Dos días después, a media mañana, llenas la maleta, abandonas el hotel y regresas al mundo, resucitada. La radio encendida te pone al tanto: el peso está herido de muerte, el dólar por las nubes, los infectados aumentaron considerablemente y se habla de un posible estado de emergencia, como en Italia o España. El taxista enmudece durante el trayecto. Ya cerca de tu calle pregunta con auténtica preocupación por qué no cubres tu boca. La he tenido cubierta por años, le contestas, ¡nunca más!
Lo encuentras en el departamento, demacrado y ojeroso. Te conmueve su emoción al verte. Quiere abrazarte y lo detienes: “No, querido, ambos estamos infectados y no debemos contagiarnos más. Tu virus es de antaño, se resiste a morir. El mío es nuevo, fresco, lo pesqué de dos ancianos felices en un parque y anhela ser fuerte como el tuyo”.
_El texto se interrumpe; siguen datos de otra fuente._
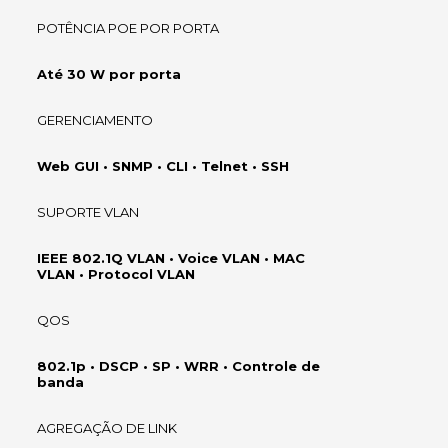
POTÊNCIA POE POR PORTA
Até 30 W por porta
GERENCIAMENTO
Web GUI • SNMP • CLI • Telnet • SSH
SUPORTE VLAN
IEEE 802.1Q VLAN • Voice VLAN • MAC
VLAN • Protocol VLAN
QOS
802.1p • DSCP • SP • WRR • Controle de
banda
AGREGAÇÃO DE LINK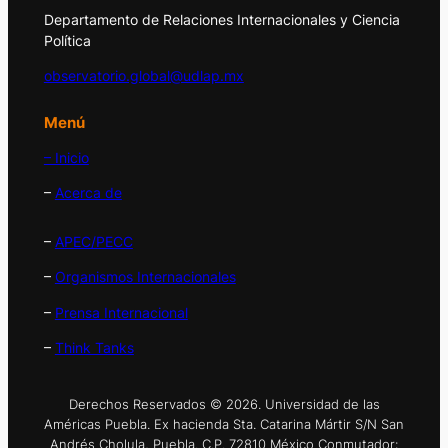
Departamento de Relaciones Internacionales y Ciencia
Política
observatorio.global@udlap.mx
Menú
– Inicio
–
Acerca de
–
APEC/PECC
–
Organismos Internacionales
–
Prensa Internacional
–
Think Tanks
Derechos Reservados © 2026. Universidad de las
Américas Puebla. Ex hacienda Sta. Catarina Mártir S/N San
Andrés Cholula, Puebla. C.P. 72810 México Conmutador: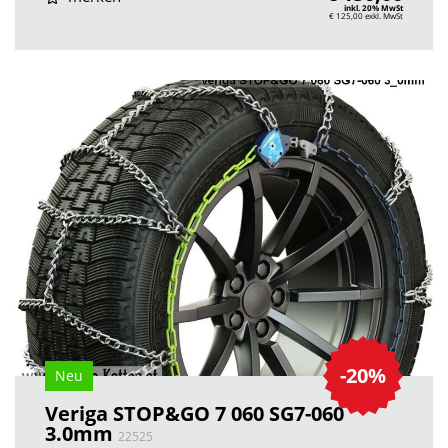
inkl. 20% MwSt
€ 125,00
exkl. MwSt
-20%
Neu
Veriga STOP&GO 7 060 SG7-060
3.0mm
22525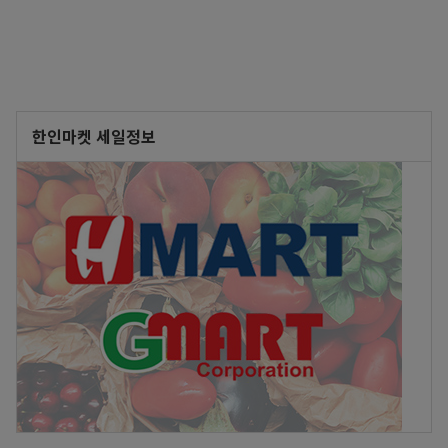
한인마켓 세일정보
Estableces reglas para el aislamiento compartido. Él no objeta nada con tal de que te quedes. Tú dormirás en la recámara de visitas. La sala será el punto de diálogo y debate, que será intenso. Prohibidos los besos y abrazos para la salvaguarda emocional. Sugieres una distancia de al menos un metro entre sus cuerpos para evitar riesgos por el calor que generan.
Al día siguiente, con inesperado y peligroso aire de ternura estampado en el rostro, te pregunta: “¿Volverás más adelante a estar junto a mí, como antes?” Sin doblegarte ante el niño encantador que amenaza con romper la distancia mínima de protección, respondes: “Por ahora no prometo nada, pues apenas comienzo a estar conmigo, como nunca”.
Recorres por completo la cortina de la ventana que da a la calle solitaria y con poco tránsito vehicular. Por ella ingresa un viento extrañamente limpio. Escuchas por la radio que en Venecia los canales se han poblado de peces; eso te alegra y pinta una sonrisa inesperada. Él la descubre y relaja el entrecejo.